Does anyone else find it really hard to unwind on holiday? I know of friends who suffer from migraines who spend the first few days of their holiday having a massive migraine attack. It is something about your body relaxing and letting go of a heap of tension and allowing the headache gremlins in. I don’t get a migraine but I do find myself wandering about like a lost soul, picking up books, watching DVDs, needing to tidy the house but reluctant to do the whole lot so just half-heartedly push things around from one place to another. After two days I just wish I was back at work as all the things which need to be done creep back in to my consciousness. And I get bored. Really bored. I get bored because I’m not dealing with people, I think. (Introvert friends look away now!) I want to phone Mrs So-and-so to find out how she got on at hospital. I want to do the baptism booklet that needs to be done on my first day back. I want to plan the Parish Weekend that’s coming up. Let me tell you, I really have to fight those urges when I’m on holiday. So much of ministry involves people and I miss them when I’m forced to stay away from them. Is it just me then?

Ah, I hear you cry, ‘Go way somewhere!’ Well, have you seen the state of my bank balance? This year I shall indeed be going away in September on my D-Day Expedition so this July break was on a severely restricted budget. Now I could stay at home. I love my home and I could potter and read and watch and stuff but when the rectory is next door to the church it makes that more difficult. My little flock are very good at keeping away really but you do get the odd one… “I know you’re on holiday but…” or “Sorry to disturb but my key isn’t working…” And then there are the regular callers: the ones looking for money for electricity or baby food or the bus fare to granny’s funeral.

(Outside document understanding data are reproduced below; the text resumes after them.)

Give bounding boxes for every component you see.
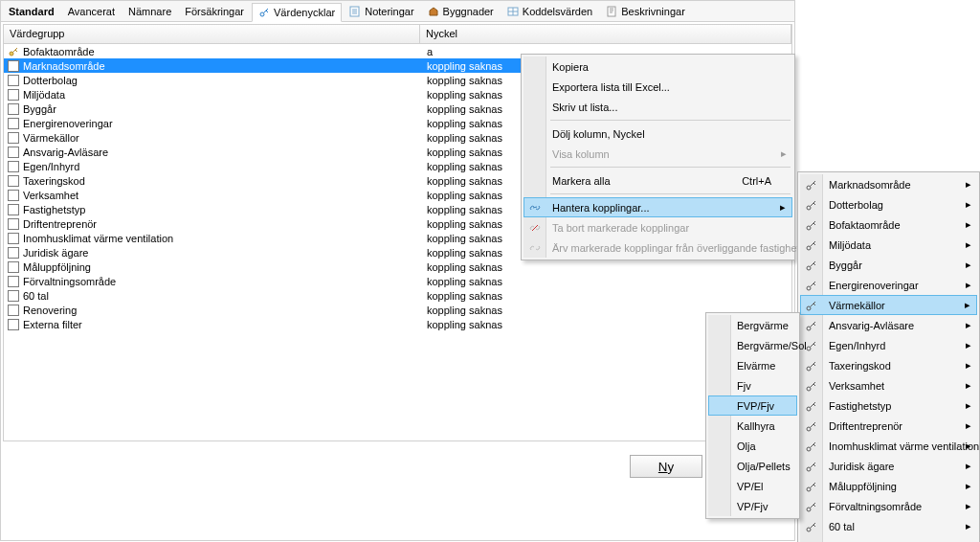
menu-kopiera[interactable]: Kopiera	[523, 56, 792, 77]
menu-arv-kopplingar: Ärv markerade kopplingar från överliggan…	[523, 237, 792, 258]
menu-hantera-kopplingar[interactable]: Hantera kopplingar...▸	[523, 197, 792, 217]
submenu-value-item[interactable]: Elvärme	[708, 355, 797, 375]
checkbox[interactable]	[8, 60, 19, 72]
tab-försäkringar[interactable]: Försäkringar	[179, 2, 250, 21]
checkbox[interactable]	[8, 147, 19, 158]
key-icon	[804, 177, 819, 192]
submenu-value-item[interactable]: FVP/Fjv	[708, 395, 797, 416]
cell-nyckel: koppling saknas	[421, 276, 791, 287]
submenu-group-item[interactable]: Förvaltningsområde▸	[800, 496, 977, 516]
checkbox[interactable]	[8, 204, 19, 215]
menu-exportera[interactable]: Exportera lista till Excel...	[523, 77, 792, 97]
menu-label: Bergvärme	[737, 320, 789, 331]
submenu-group-item[interactable]: Egen/Inhyrd▸	[800, 335, 977, 355]
tab-koddelsvärden[interactable]: Koddelsvärden	[501, 2, 598, 21]
submenu-group-item[interactable]: Inomhusklimat värme ventilation▸	[800, 436, 977, 456]
table-row[interactable]: Måluppföljningkoppling saknas	[4, 260, 791, 274]
submenu-group-item[interactable]: Taxeringskod▸	[800, 355, 977, 375]
table-row[interactable]: Externa filterkoppling saknas	[4, 317, 791, 331]
submenu-value-item[interactable]: VP/El	[708, 476, 797, 496]
submenu-groups[interactable]: Marknadsområde▸Dotterbolag▸Bofaktaområde…	[797, 171, 980, 542]
row-label: Bofaktaområde	[23, 46, 95, 57]
submenu-group-item[interactable]: Juridisk ägare▸	[800, 456, 977, 476]
submenu-values[interactable]: BergvärmeBergvärme/SolElvärmeFjvFVP/FjvK…	[705, 312, 800, 519]
column-header-vardegrupp[interactable]: Värdegrupp	[4, 25, 420, 43]
submenu-value-item[interactable]: Fjv	[708, 375, 797, 395]
menu-markera-alla[interactable]: Markera allaCtrl+A	[523, 170, 792, 191]
tab-beskrivningar[interactable]: Beskrivningar	[600, 2, 691, 21]
checkbox[interactable]	[8, 132, 19, 144]
submenu-group-item[interactable]: Dotterbolag▸	[800, 194, 977, 215]
tab-noteringar[interactable]: Noteringar	[344, 2, 419, 21]
submenu-value-item[interactable]: Olja/Pellets	[708, 456, 797, 476]
svg-point-22	[807, 226, 811, 230]
submenu-group-item[interactable]: 60 tal▸	[800, 516, 977, 536]
submenu-group-item[interactable]: Bofaktaområde▸	[800, 215, 977, 235]
submenu-group-item[interactable]: Energirenoveringar▸	[800, 275, 977, 295]
submenu-group-item[interactable]: Fastighetstyp▸	[800, 395, 977, 416]
cell-vardegrupp: Externa filter	[4, 319, 421, 330]
svg-line-39	[813, 324, 815, 326]
table-row[interactable]: Renoveringkoppling saknas	[4, 303, 791, 317]
checkbox[interactable]	[8, 247, 19, 259]
checkbox[interactable]	[8, 305, 19, 316]
submenu-group-item[interactable]: Verksamhet▸	[800, 375, 977, 395]
submenu-group-item[interactable]: Värmekällor▸	[800, 295, 977, 315]
submenu-value-item[interactable]: VP/Fjv	[708, 496, 797, 516]
cell-vardegrupp: Energirenoveringar	[4, 118, 421, 129]
column-header-nyckel[interactable]: Nyckel	[420, 25, 791, 43]
context-menu[interactable]: Kopiera Exportera lista till Excel... Sk…	[521, 54, 795, 260]
tab-nämnare[interactable]: Nämnare	[122, 2, 177, 21]
new-button[interactable]: Ny	[630, 455, 702, 478]
submenu-group-item[interactable]: Driftentreprenör▸	[800, 416, 977, 436]
checkbox[interactable]	[8, 118, 19, 129]
link-manage-icon	[527, 200, 543, 215]
cell-vardegrupp: 60 tal	[4, 290, 421, 302]
tab-label: Standard	[9, 6, 55, 17]
chevron-right-icon: ▸	[966, 259, 971, 271]
tab-standard[interactable]: Standard	[3, 2, 60, 21]
checkbox[interactable]	[8, 190, 19, 201]
checkbox[interactable]	[8, 218, 19, 230]
table-row[interactable]: Förvaltningsområdekoppling saknas	[4, 274, 791, 288]
checkbox[interactable]	[8, 233, 19, 244]
menu-label: Marknadsområde	[829, 179, 911, 191]
submenu-value-item[interactable]: Bergvärme/Sol	[708, 335, 797, 355]
chevron-right-icon: ▸	[780, 201, 786, 214]
menu-label: Miljödata	[829, 239, 871, 251]
submenu-value-item[interactable]: Olja	[708, 436, 797, 456]
checkbox[interactable]	[8, 290, 19, 302]
checkbox[interactable]	[8, 319, 19, 330]
menu-skriv[interactable]: Skriv ut lista...	[523, 97, 792, 117]
submenu-group-item[interactable]: Ansvarig-Avläsare▸	[800, 315, 977, 335]
key-icon	[804, 479, 819, 494]
tab-avancerat[interactable]: Avancerat	[62, 2, 121, 21]
key-icon	[804, 539, 819, 543]
checkbox[interactable]	[8, 103, 19, 115]
checkbox[interactable]	[8, 261, 19, 273]
cell-vardegrupp: Fastighetstyp	[4, 204, 421, 215]
svg-point-55	[807, 447, 811, 451]
submenu-group-item[interactable]: Byggår▸	[800, 255, 977, 275]
submenu-value-item[interactable]: Kallhyra	[708, 416, 797, 436]
submenu-value-item[interactable]: Bergvärme	[708, 315, 797, 335]
tab-byggnader[interactable]: Byggnader	[422, 2, 500, 21]
checkbox[interactable]	[8, 161, 19, 172]
row-label: Marknadsområde	[23, 60, 105, 72]
checkbox[interactable]	[8, 276, 19, 287]
svg-line-15	[532, 225, 538, 231]
menu-label: Dotterbolag	[829, 199, 883, 211]
menu-dolj-kolumn[interactable]: Dölj kolumn, Nyckel	[523, 124, 792, 144]
checkbox[interactable]	[8, 89, 19, 101]
row-label: Ansvarig-Avläsare	[23, 147, 108, 158]
checkbox[interactable]	[8, 175, 19, 187]
submenu-group-item[interactable]: Marknadsområde▸	[800, 174, 977, 194]
checkbox[interactable]	[8, 75, 19, 86]
submenu-group-item[interactable]: Renovering▸	[800, 536, 977, 542]
menu-label: Förvaltningsområde	[829, 501, 922, 512]
table-row[interactable]: 60 talkoppling saknas	[4, 288, 791, 303]
svg-line-42	[813, 344, 815, 346]
tab-värdenycklar[interactable]: Värdenycklar	[252, 3, 342, 22]
submenu-group-item[interactable]: Miljödata▸	[800, 235, 977, 255]
submenu-group-item[interactable]: Måluppföljning▸	[800, 476, 977, 496]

They are a constant in every priest’s daily life when you live over the shop.

2014-07-06 08.25.26So this year I did potter for the first week and then went to stay with friends. First was Fr Alex and Anne at Canty Bay, just outside North Berwick. They are old friends and a great source of ecclesiastical gossip and jolly good at entertaining. For a few days we sat in the sitooterie (Scottish name for a conservatory) and blethered and watched birds at the feeder and marvelled at the skyscapes over Berwick Law and out to the Bass Rock. On Sunday I went to church with them at Holy Trinity, Haddington where Mother Anne fed my soul. So lovely to be pew fodder and relax into the Holy Mysteries.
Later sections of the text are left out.